Why litter bins are not always the answer
Ham Hill Country Park is a much-loved beauty spot in South Somerset and as a District Council, we want to preserve and keep it clean and tidy for everyone.
After a spate of anti-social littering at the site in the summers of 2017 and 2018, we were forced to rethink how to address an ever-increasing litter problem at the heritage site.
The Countryside Rangers were spending a huge amount of time managing litter, leaving less time to use their wide range of skills and knowledge to maintain the ecological environment and preserve the heritage of the country park. So, we made the decision to remove all litter bins from the site and encourage visitors to take their rubbish home and recycle what they can. The decision was met with some apprehension by both locals and visitors, who had concerns that the Country Park might become even more overwhelmed with litter. So was removing all the litter bins the right decision? Two years on, we asked our Countryside Team how the no bin policy is going.
Paul McNeill, Countryside Ranger said, “Yes, it has definitely been a good move. Before the removal of litter bins, they were always full in the honeypot areas around our site and if the bin was full, the rubbish bag went on the floor, next to the bin. If this was late afternoon, then badger and fox would kindly distribute it that night ready for the next day. We tried putting notices on the bins asking people to take their litter home if the bin was full, but to no avail. We also tried putting in recycling bins in the well-used areas but these were just used as litter bins too.
In 2017 and 2018, we carried out a survey and weighed rubbish collections from both general and dog waste bins; we collected a whopping eight tonnes and 16.25 tonnes a year respectively. All this waste went to landfill and wasn’t separated, which was a shame from an environmental standpoint. We did some research, and contacted other parks we knew had removed their bins.
We decided to go ahead and remove our litter bins but did not announce it; we just came in early one morning (June 13th 2019) and took them all away. On the same day, we did a Facebook campaign asking people to take their litter home and explained that we could not recycle it, but they could. We told them how much litter was generated at the park annually, how we wanted to reduce it and send less to landfill, and we needed their help to achieve it.
Overall, we have reduced the amount of litter at Ham Hill by over 81% compared to 2018, and we’ve given people the opportunity to contribute to the wellbeing of this much loved site and its wildlife. It’s a win-win situation, as we now save about six man hours a week not spent clearing out bins, which is nearly six weeks of someone’s time annually, extra valuable time where the team can manage the site for our visitors and wildlife. This year, we only expect to see around 1.5 tonnes of litter at the site.”

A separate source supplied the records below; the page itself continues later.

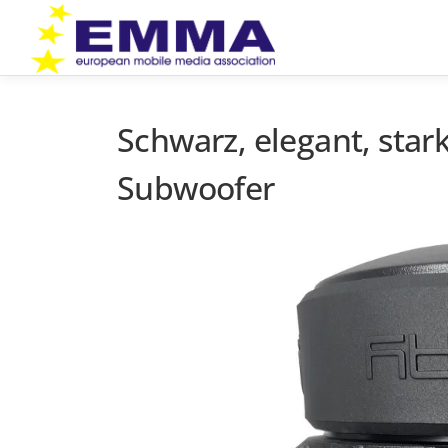
Zum
Inhalt
springen
Schwarz, elegant, sta
Subwoofer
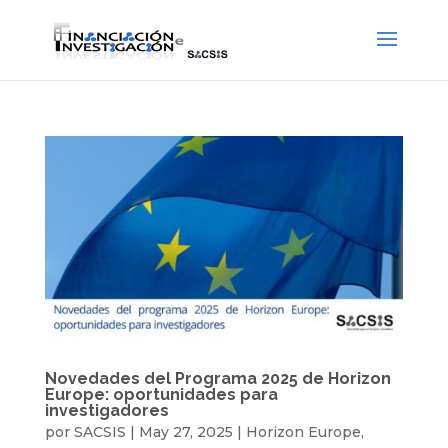
Novedades del Programa 2025 de Horizon
Europe: oportunidades para
investigadores
por
SACSIS
|
May 27, 2025
|
Horizon Europe
,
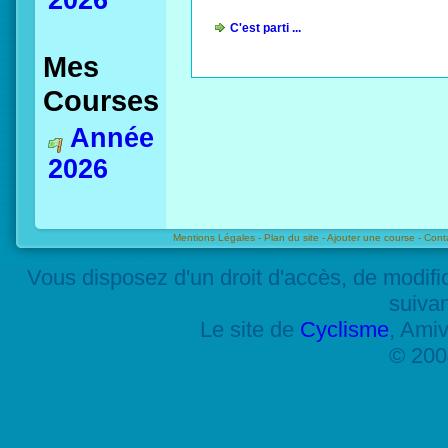
2026
C'est parti ...
Mes
Courses
Année
2026
Mentions Légales -
Plan du site -
Ajouter une course -
Cont
Vous disposez d'un droit d'accès, de modif
suiva
Le site de
Cyclisme
, Amiv
© 200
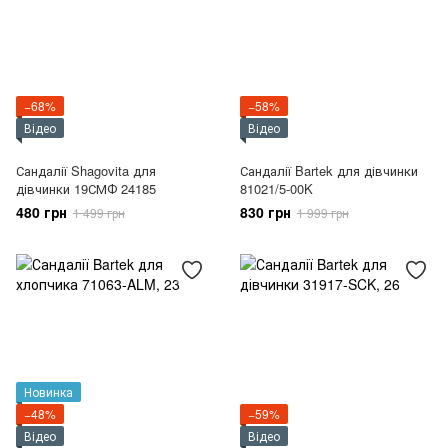
−68%
−58%
Відео
Відео
Сандалії Shagovita для
Сандалії Bartek для дівчинки
дівчинки 19СМФ 24185
81021/5-00K
480 грн
830 грн
1 499 грн
1 999 грн
Новинка
−48%
−59%
Відео
Відео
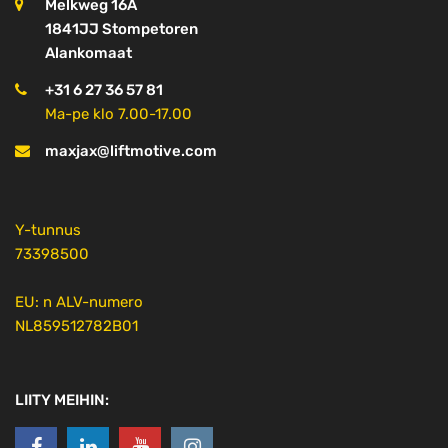
Melkweg 16A
1841JJ Stompetoren
Alankomaat
+31 6 27 36 57 81
Ma-pe klo 7.00-17.00
maxjax@liftmotive.com
Y-tunnus
73398500
EU: n ALV-numero
NL859512782B01
LIITY MEIHIN:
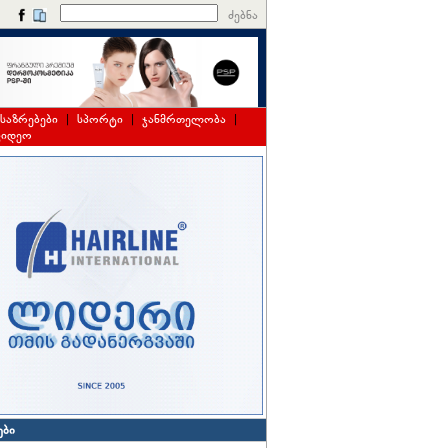
ძებნა
საზრებები
|
სპორტი
|
ჯანმრთელობა
|
ვიდეო
ები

SSDC Portfolio Holder for Environment Councillor Sarah Dyke added, “The removal of bins at Ham Hill has proved the right decision. Essentially, visitors to Ham Hill have to take items that generate waste there, so there is no excuse not to take the waste away again, and recycle what they can at home. We believe the vast majority of visitors respect our no bins policy and do everything in their power to preserve this wonderful environment, by leaving no trace and respecting the wonderful visitor destination that Ham Hill is.”
Thank you for taking your litter home from Ham Hill, or doing your bit by litter picking from our new Countryside Charity sponsored 2minute litter pick station that encourages visitors to help look after the site you love.
Chard Reservoir only has waste bins at the anglers car park for overnight anglers to dispose of their waste. There are no plans to remove the bins at Yeovil Country Park as the site is too near the town centre for bin removal to be effective.